Demos!

An in-person demo will be required for full credit. Pay careful attention to the details below to prepare for the in-person demo!

The demo must be completed within 10 days of the due date.

What’s due & why

  1. Updated RISC-V design that implements additional instructions and any corresponding updates to your work from Homework 6B and 6A. As with prior assignments, your completed code needs to be submitted (via GitHub) to Gradescope. A significant portion of the grade comes from passing unit tests. (Unit tests will only include the hardware updates, not changes to the code. The code will be a part of the demo)
  2. Questions: The GitHub submission needs to include completed answer to the questions in questions.md in the repo.
  3. An in-person demo (during office hours) is required for full credit.

Why

The goals of this assignment are to summarize and combine multiple aspects of the course:

  • Continue to explore the design of computers by taking a deep look at the control and data path for a RISC-V single-cycle microarchitecture.
  • Review details of program execution and performance (i.e., identifying how to delay for a given time and a large program from smaller parts via reusable functions)
  • Ensure everyone has another opportunity to take a digital design and generate real-world hardware that implements that design.
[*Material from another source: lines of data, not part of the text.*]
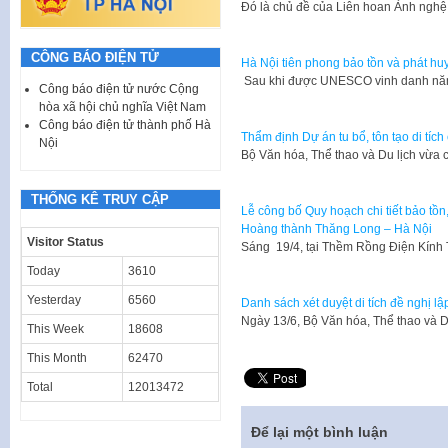
Đó là chủ đề của Liên hoan Ảnh ngh
CÔNG BÁO ĐIỆN TỬ
Hà Nội tiên phong bảo tồn và phát huy 
Sau khi được UNESCO vinh danh năm 
Công báo điện tử nước Cộng
hòa xã hội chủ nghĩa Việt Nam
Công báo điện tử thành phố Hà
Thẩm định Dự án tu bổ, tôn tạo di tíc
Nội
Bộ Văn hóa, Thể thao và Du lịch vừ
THỐNG KÊ TRUY CẬP
Lễ công bố Quy hoạch chi tiết bảo tồn, 
Hoàng thành Thăng Long – Hà Nội
Visitor Status
Sáng 19/4, tại Thềm Rồng Điện Kính
Today
3610
Yesterday
6560
Danh sách xét duyệt di tích đề nghị lập
Ngày 13/6, Bộ Văn hóa, Thể thao và D
This Week
18608
This Month
62470
Total
12013472
Để lại một bình luận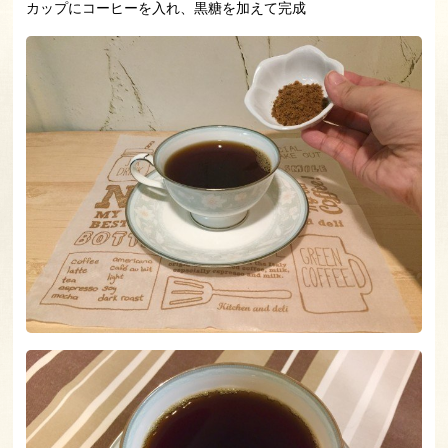
カップにコーヒーを入れ、黒糖を加えて完成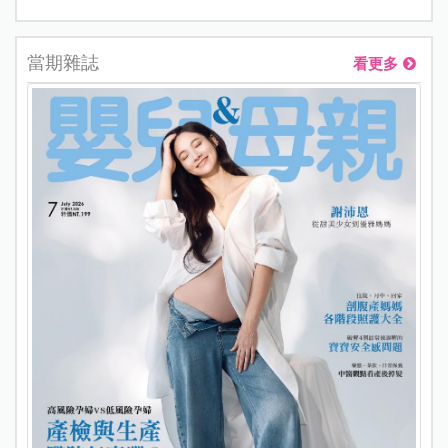
當期雜誌
看更多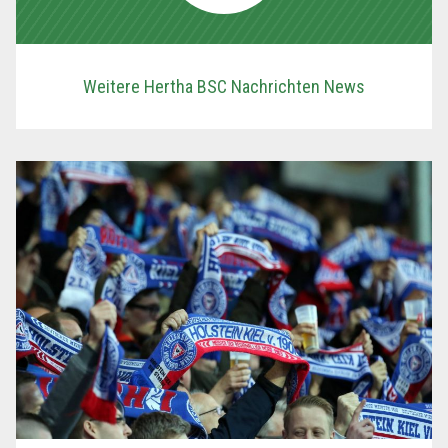
Weitere Hertha BSC Nachrichten News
(All are overall learning outcomes for the course)

Overview & Context

Now that SH Enterprises has developed a RISC-V controller for their Wonder Washer line (Homeworks 6A & 6B), they’ve run into a bit of a common engineering dilemma: Their supply chain has been disrupted by world events. In particular, the RISC-V processors they were planning to use have limited availability and are substantially more expensive than they were when the were doing R&D on the new design. This means they won’t be able to build enough Wonder Washers (their main problem) and the ones they can build will be a bit more expensive (lesser concern).

Fortunately they acquired a huge inventory of FPGAs for the original model of the Wonder Washer (i.e., Homework 4B). They considered re-designing the RISC-V Washer implementation (from Homeworks 6A and 6B) to use a HDL….but then the co-CEOs had an insight: The RISC-V processors are more expensive for everyone and SH Enterprises has a huge inventory of unused FPGAs! There may be some advantage to turning their existing inventory of FPGAs into RISC-V processors for both their needs and to potentially sell to others.
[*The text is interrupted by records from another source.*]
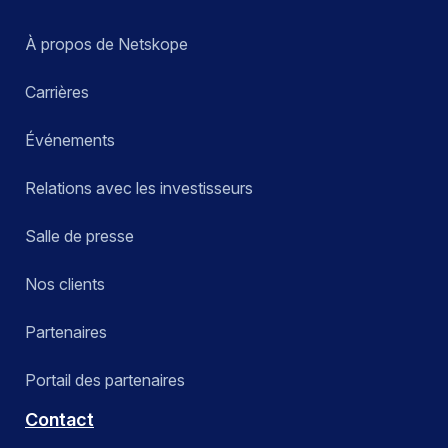
À propos de Netskope
Carrières
Événements
Relations avec les investisseurs
Salle de presse
Nos clients
Partenaires
Portail des partenaires
Contact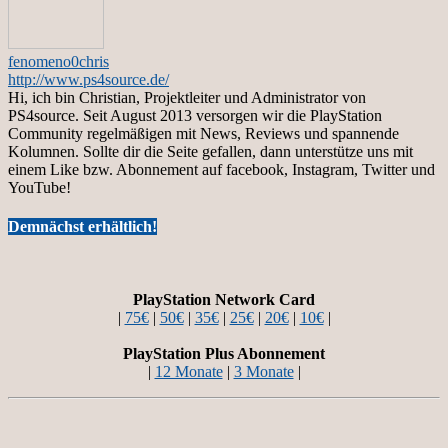
fenomeno0chris
http://www.ps4source.de/
Hi, ich bin Christian, Projektleiter und Administrator von
PS4source. Seit August 2013 versorgen wir die PlayStation
Community regelmäßigen mit News, Reviews und spannende
Kolumnen. Sollte dir die Seite gefallen, dann unterstütze uns mit
einem Like bzw. Abonnement auf facebook, Instagram, Twitter und
YouTube!
Demnächst erhältlich!
PlayStation Network Card
|
75€
|
50€
|
35€
|
25€
|
20€
|
10€
|
PlayStation Plus Abonnement
|
12 Monate
|
3 Monate
|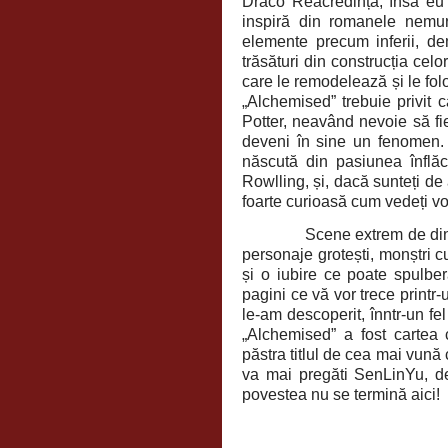
Draco Reacredință, însă eu 
inspiră din romanele nemur
elemente precum inferii, de
trăsături din construcția ce
care le remodelează și le fol
„Alchemised” trebuie privit
Potter, neavând nevoie să fie
deveni în sine un fenomen. A
născută din pasiunea înflă
Rowlling, și, dacă sunteți de 
foarte curioasă cum vedeți voi
Scene extrem de din
personaje grotești, monștri c
și o iubire ce poate spulbe
pagini ce vă vor trece printr
le-am descoperit, înntr-un fe
„Alchemised” a fost cartea
păstra titlul de cea mai vună 
va mai pregăti SenLinYu, d
povestea nu se termină aici!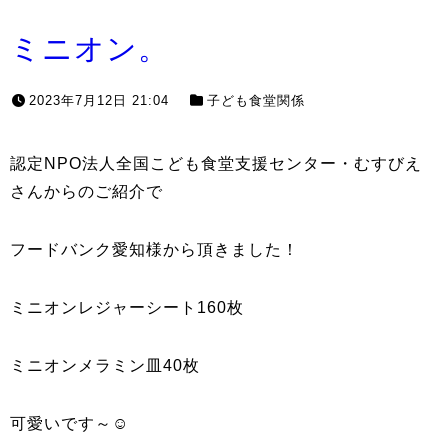
ミニオン。
2023年7月12日 21:04
子ども食堂関係
認定NPO法人全国こども食堂支援センター・むすびえ
さんからのご紹介で
フードバンク愛知様から頂きました！
ミニオンレジャーシート160枚
ミニオンメラミン皿40枚
可愛いです～☺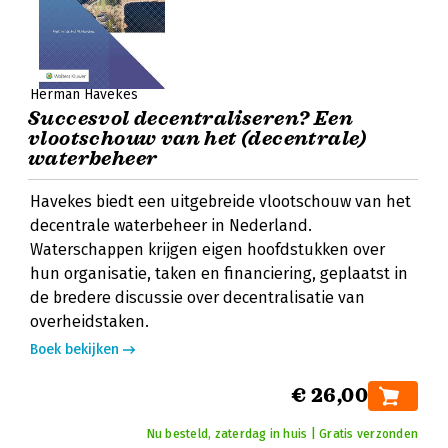
Herman Havekes
Succesvol decentraliseren? Een
vlootschouw van het (decentrale)
waterbeheer
Havekes biedt een uitgebreide vlootschouw van het
decentrale waterbeheer in Nederland.
Waterschappen krijgen eigen hoofdstukken over
hun organisatie, taken en financiering, geplaatst in
de bredere discussie over decentralisatie van
overheidstaken.
Boek bekijken
€ 26,00
Nu besteld, zaterdag in huis | Gratis verzonden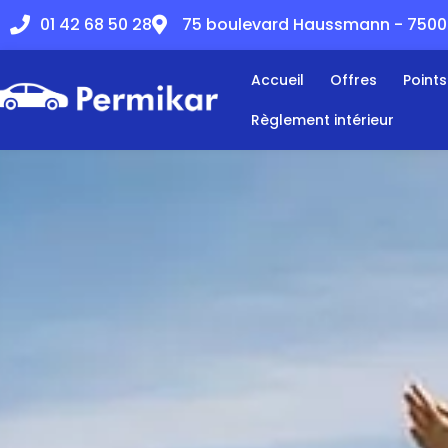
01 42 68 50 28
75 boulevard Haussmann - 75008
Accueil
Offres
Point
Règlement intérieur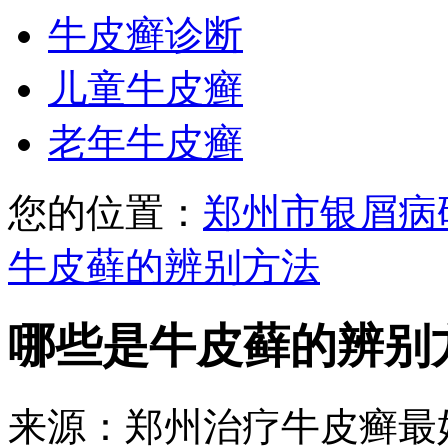
牛皮癣诊断
儿童牛皮癣
老年牛皮癣
您的位置：
郑州市银屑病
牛皮藓的辨别方法
哪些是牛皮藓的辨别
来源：郑州治疗牛皮癣最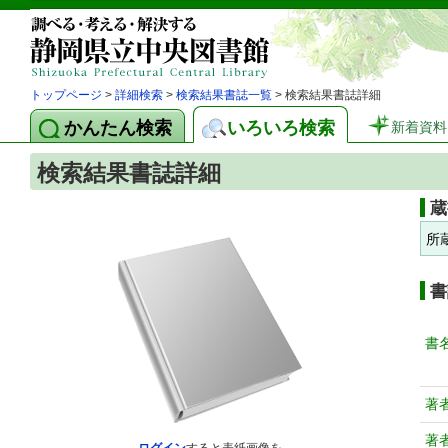
トップページ
>
詳細検索
>
検索結果書誌一覧
> 検索結果書誌詳細
かんたん検索
いろいろ検索
新着資料
検索結果書誌詳細
蔵
所
書
書
著
著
SH has tasked you to become their Director of Washing and Computing (also known as the “Director of Cleaning Computing”). They ask that you update a HDL implementation of a RISC-V processor to support instructions needed for the Washer code (from 6A and 6B) that you’ve already written. (They’re calling it “Project RISCy”) If that effort is successful, they’ll consider further updates that would allow the FPGAs to become full featured RISC-V processors, and then they can take advantage of the current market demand for RISC-V processors. (Your role is just this initial proof-of-concept processor that’s focused on the Washer from 6A & 6B)

Part 0: Setup

Link to get the repository / codespace: link

Background

RISC-V Model

SH’s co-CEOs have found an incomplete Verilog RISC-V Model. It’s a single-cycle CPU and includes a full data path and the elements that control the datapath. It supports only the following instructions: lw, sw, add, sub, and, or, xor, sll, srl, slt, addi, andi, ori, xori, slli, srli, slti, beq, bne, and jal.
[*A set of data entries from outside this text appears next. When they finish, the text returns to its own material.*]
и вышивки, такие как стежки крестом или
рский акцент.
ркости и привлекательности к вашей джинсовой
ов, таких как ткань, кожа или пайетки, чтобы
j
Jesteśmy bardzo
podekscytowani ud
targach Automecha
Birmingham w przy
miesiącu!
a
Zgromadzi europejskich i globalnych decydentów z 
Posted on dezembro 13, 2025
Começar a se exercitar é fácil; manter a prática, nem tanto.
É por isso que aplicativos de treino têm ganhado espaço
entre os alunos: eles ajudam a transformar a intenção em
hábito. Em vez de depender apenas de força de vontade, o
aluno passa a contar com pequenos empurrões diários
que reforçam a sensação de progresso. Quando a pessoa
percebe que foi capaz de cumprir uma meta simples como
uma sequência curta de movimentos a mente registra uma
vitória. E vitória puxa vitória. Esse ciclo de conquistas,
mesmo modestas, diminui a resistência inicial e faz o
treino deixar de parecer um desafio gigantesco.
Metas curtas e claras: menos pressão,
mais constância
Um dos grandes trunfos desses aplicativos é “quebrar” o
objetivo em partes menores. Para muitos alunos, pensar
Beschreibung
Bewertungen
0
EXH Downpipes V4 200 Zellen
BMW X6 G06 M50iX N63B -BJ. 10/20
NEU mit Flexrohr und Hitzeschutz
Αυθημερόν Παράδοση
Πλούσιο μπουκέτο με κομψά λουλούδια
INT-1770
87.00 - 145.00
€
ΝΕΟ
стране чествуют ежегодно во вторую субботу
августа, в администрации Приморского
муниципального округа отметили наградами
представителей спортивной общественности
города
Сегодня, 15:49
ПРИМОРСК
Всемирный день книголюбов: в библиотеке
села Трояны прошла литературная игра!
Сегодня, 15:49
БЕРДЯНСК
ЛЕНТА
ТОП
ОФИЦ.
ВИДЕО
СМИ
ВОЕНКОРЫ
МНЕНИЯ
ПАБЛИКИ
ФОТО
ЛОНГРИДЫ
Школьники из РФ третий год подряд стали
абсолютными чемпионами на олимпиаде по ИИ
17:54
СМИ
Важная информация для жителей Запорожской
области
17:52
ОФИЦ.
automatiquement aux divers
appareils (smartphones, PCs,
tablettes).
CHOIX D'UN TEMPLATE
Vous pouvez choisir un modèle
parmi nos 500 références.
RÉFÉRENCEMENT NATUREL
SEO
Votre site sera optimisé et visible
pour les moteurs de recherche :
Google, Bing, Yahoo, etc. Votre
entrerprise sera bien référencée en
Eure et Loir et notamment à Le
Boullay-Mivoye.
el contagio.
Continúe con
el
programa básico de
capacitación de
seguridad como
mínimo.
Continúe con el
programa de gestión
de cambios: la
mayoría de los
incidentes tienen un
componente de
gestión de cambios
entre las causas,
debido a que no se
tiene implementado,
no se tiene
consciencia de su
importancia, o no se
The model also uses a Harvard Architecture. One of the side-effects of the way it is currently implemented is that it will not support initializing anything in the .data segment.

Hardware Interface

Homework 6B used ecalls to interact with hardware. Other engineers had already written the “operating system” components. SH has had to re-engineer that work to make it compatible with the really simple RISC-V model. They have chosen to use memory mapping. The CPU will interact with hardware as though it’s memory. Memory location 0x8000 will be used for reading and writing to the right-most 7 segments. A sw would be used rather than an ecall with a0 set to 0x152. A memory location exists to support each of the ecalls from 0x150-0x156:

Ecall Use/Meaning Memory Mapped approach
0x150 Set LEDs sw to 0x8008
0x151 Get LEDs lw to 0x8008
0x152 Set right 4, 7-segment displays sw to 0x8000
0x153 Get right 4, 7-segment displays lw to 0x8000
0x154 Set left 4, 7-segment displays sw to 0x8004
0x155 Get left 4, 7-segment displays lw to 0x8004
0x156 Get buttons lw to 0x800C

Their programmers have already written code that can mimic the behavior of the ecall, which looks like:

.text
.globl ecall_proxy
ecall_proxy:
  ...
  
  li s0, 0x8000     # Use s0 to refer to 0x8000.  Use offsets from here

  ...

ecall_proxy_right_7segs:
  li s1, 0x152
  bne a0,s1, ecall_proxy_left_7segs
  sw a1, 0(s0)      # Storing the segment values to 0x8000
  j ecall_proxy_end
 
  ...

You can use Task 4.4: Edit common_ice40.S to see the entirety of this function.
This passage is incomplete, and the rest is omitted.